I would like to find a bounded $C^{\infty}$ solution of the following equation: $$- \frac{d^2}{dx^2} u + u -\epsilon u^2 = f,$$ where $f$ is a function in the Schwartz space and $\epsilon >0$ is sufficiently small.
My attempt Applying the Fourier transform on both sides, I get $$\widehat{f}(\xi) = (1+ \xi) \widehat{u}(\xi) - \epsilon \widehat{u^2}(\xi).$$ Now, I also tried to express the last term using the convolution theorem, but then I don’t see how this can be helpful in order to define a contraction on a complete metric space (which in this case I think it should be the space $$ C^1_b(\mathbb{R}) := \{u: \mathbb{R} \rightarrow \mathbb{R} \, | \, u\in C^1 \, \, \text{and} \, \, u \, \text{bounded}\}$$ equipped with the $C^1$-norm, which is Banach.
Any suggestions? Thanks in advance!
I will give a sketch of the argument, and you can fill in the details.
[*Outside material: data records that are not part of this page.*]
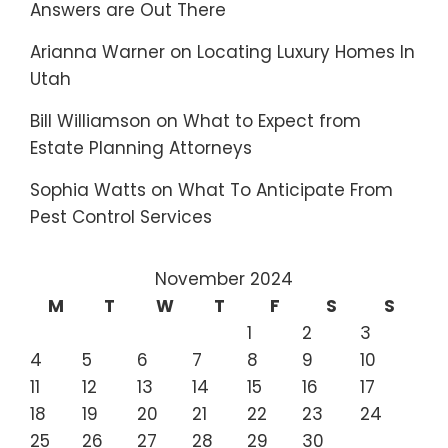
Answers are Out There
Arianna Warner
on
Locating Luxury Homes In
Utah
Bill Williamson
on
What to Expect from
Estate Planning Attorneys
Sophia Watts
on
What To Anticipate From
Pest Control Services
November 2024
M
T
W
T
F
S
S
1
2
3
4
5
6
7
8
9
10
11
12
13
14
15
16
17
18
19
20
21
22
23
24
25
26
27
28
29
30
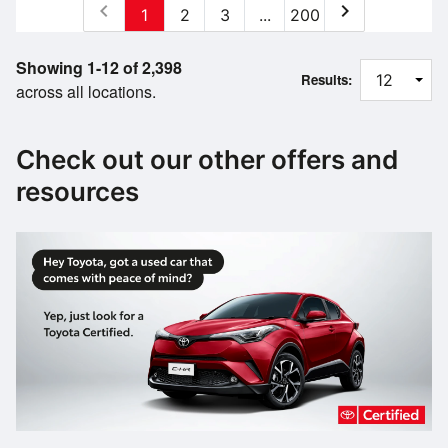
chevron_left
chevron_right
1
2
3
...
200
Showing 1-12 of 2,398
Results:
across all locations.
Check out our other offers and
resources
We can re-write your second order system as the coupled first order system: \begin{equation} \begin{split} u_x&=v\\ v_x&=u-f-\epsilon u^2. \end{split} \end{equation} We next introduce the integral formulation of the above system: \begin{equation} \begin{split} u(x)-u(0)&=\int_0^xu_xds=\int_0^xvds\\ v(x)-v(0)&=\int_0^xv_xds=\int_0^x(u-f-\epsilon u^2)ds \end{split} \end{equation} Therefore, we define the operator $T:C_b^\infty\times C_b^\infty\rightarrow C_b^\infty\times C_b^\infty$ as \begin{equation} T(u,v)=\big{(}u(0)+\int_0^xvds,v(0)+\int_0^x(u-f-\epsilon u^2)ds \big{)}. \end{equation} We equip the space $C_b^\infty\times C_b^\infty$ with the natural product norm $||(u,v)||=\sqrt{||u||^2_\infty+||v||_\infty^2}$, which makes $C_b^\infty\times C_b^\infty$ a Banach space.
\begin{equation} \begin{split} &||T(u_1,v_1)-T(u_2,v_2)||\\ &= ||\Big{(}u_1(0)-u_2(0)+\int_0^x(v_1-v_2)ds, v_1(0)-v_2(0)+\int_0^x(u_1-f-\epsilon u_1^2)-(u_2-f-\epsilon u_2^2)ds\Big{)}||\\ &=||\Big{(}\int_0^x(v_1-v_2)ds, \int_0^x(u_1-u_2)+\epsilon(u_2^2-u_1^2)ds\Big{)}|| \end{split} \end{equation} After a bit of arithmetic, one finds that: \begin{equation} \begin{split} ||T(u_1,v_1)-T(u_2,v_2)||\leq x\sqrt{1+\epsilon^2M}||(u_1,v_1)-(u_2,v_2)||, \end{split} \end{equation} where $M$ is independent of $u_1,v_1,u_2,v_2$. Therefore, choosing $x$ to be suitably small implies that T is a contraction mapping. Hence, there is at least a local solution.
You should also try to extend my argument to see if T is in fact a global contraction mapping and hence there would be a global solution.